#### Brief
Only the lines of the data below from the one with "forum, based at" through the one with "Tue, 6 Aug 2013 17:32:30 +0100" are wanted. Repeat them exactly.

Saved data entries
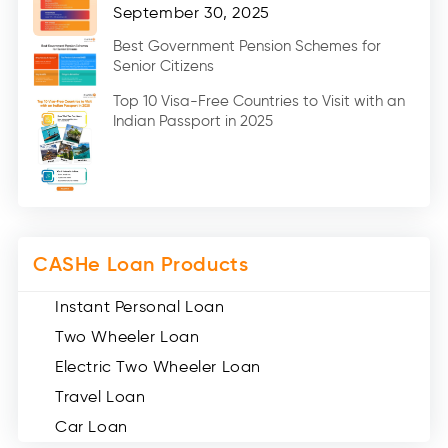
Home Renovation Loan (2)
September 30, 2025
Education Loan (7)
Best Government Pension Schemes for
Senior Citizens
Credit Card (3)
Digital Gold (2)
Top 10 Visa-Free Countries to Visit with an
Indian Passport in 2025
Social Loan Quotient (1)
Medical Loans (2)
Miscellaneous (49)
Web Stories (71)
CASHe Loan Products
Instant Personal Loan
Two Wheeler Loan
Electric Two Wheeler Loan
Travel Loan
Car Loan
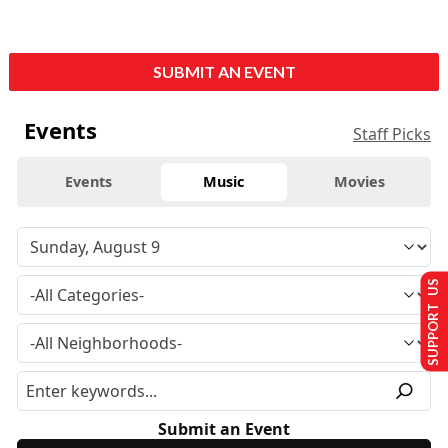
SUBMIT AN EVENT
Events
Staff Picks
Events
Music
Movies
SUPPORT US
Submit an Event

---

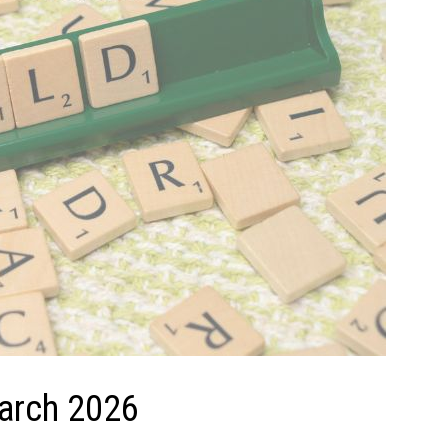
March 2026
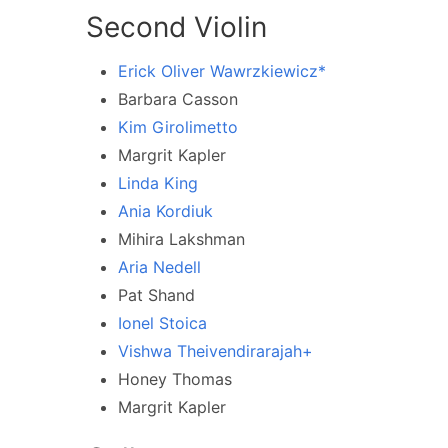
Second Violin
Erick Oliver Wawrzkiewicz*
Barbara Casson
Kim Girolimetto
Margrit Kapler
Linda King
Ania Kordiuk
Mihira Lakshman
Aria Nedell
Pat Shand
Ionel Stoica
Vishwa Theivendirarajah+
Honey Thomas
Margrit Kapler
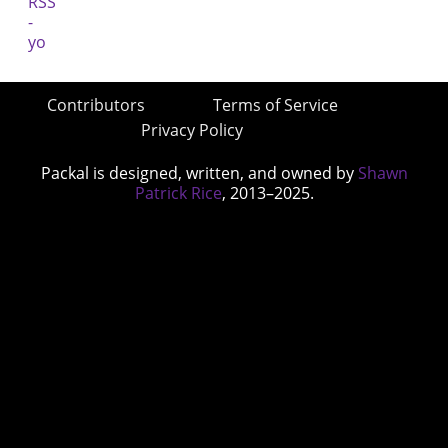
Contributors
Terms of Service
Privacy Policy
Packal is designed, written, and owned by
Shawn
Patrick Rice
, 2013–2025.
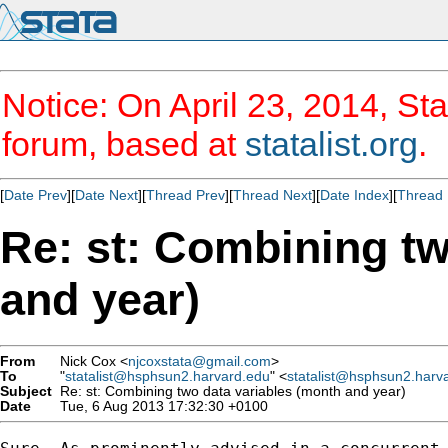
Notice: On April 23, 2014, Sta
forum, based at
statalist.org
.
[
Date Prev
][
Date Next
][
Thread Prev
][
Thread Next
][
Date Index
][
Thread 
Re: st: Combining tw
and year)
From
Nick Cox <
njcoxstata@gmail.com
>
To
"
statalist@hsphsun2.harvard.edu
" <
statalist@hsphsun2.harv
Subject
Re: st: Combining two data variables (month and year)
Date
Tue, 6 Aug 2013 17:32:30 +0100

#### Written reply
forum, based at
statalist.org
.
[
Date Prev
][
Date Next
][
Thread Prev
][
Thread Next
][
Date Index
][
Thread 
Re: st: Combining tw
and year)
From
Nick Cox <
njcoxstata@gmail.com
>
To
"
statalist@hsphsun2.harvard.edu
" <
statalist@hsphsun2.harv
Subject
Re: st: Combining two data variables (month and year)
Date
Tue, 6 Aug 2013 17:32:30 +0100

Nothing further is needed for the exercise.